Centennial Celebration in Charlottesville

By: Jummy Olabanji Email
By: Jummy Olabanji Email

February 3, 2007

All weekend long, people throughout the Charlottesville community gathered to commemorate the life of a man who many would consider a model citizen: The Reverend Charles H. Brown.

“My father was by trade a builder and by nature a humanitarian,” said Angie B. Jefferson, Browns’ daughter.

A man whom many remember for his kind and giving spirit, always there putting others needs before his.

“Most of all as a builder, he often built houses for people who would not have ordinarily been able to afford a home at that time,” said Jefferson.
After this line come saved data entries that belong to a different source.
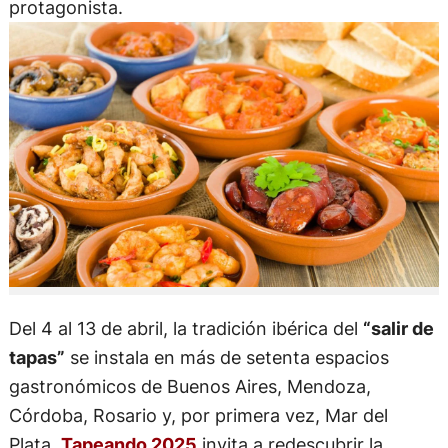
protagonista.
Del 4 al 13 de abril, la tradición ibérica del
“salir de
tapas”
se instala en más de setenta espacios
gastronómicos de Buenos Aires, Mendoza,
Córdoba, Rosario y, por primera vez, Mar del
Plata.
Tapeando 2025
invita a redescubrir la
That time, the 1950's, was a time when many blacks in Charlottesville and the surrounding areas needed someone like the late Rev. Brown to help them fulfill their home owning dreams.

Rev. Brown acquired much of the land that today sits at 12th Street NW in downtown Charlottesville, a place where he built many a house that still sits there today.

“In fact, last year there was one that sold for about 200,000 dollars,” said Jefferson.

Rev. Brown’s reputation as an honest citizen gained the respect of both blacks and whites in Charlottesville.

His kind spirit even stretched as far as the grounds of UVA.

“The ties to the university are actually the black voices, at a time when black students, or minority students, had no say,” said Jefferson.

Rev. Brown opened up his heart and the doors of his church to the black voices, allowing them a place to practice their songs and forget all their problems.

That church, Holy Temple Church of God in Christ still stands in Charlottesville today just the way the late Rev, Brown built it fifty years ago.

Brown was born on February 2nd 1907 and would have been 100 years old this year.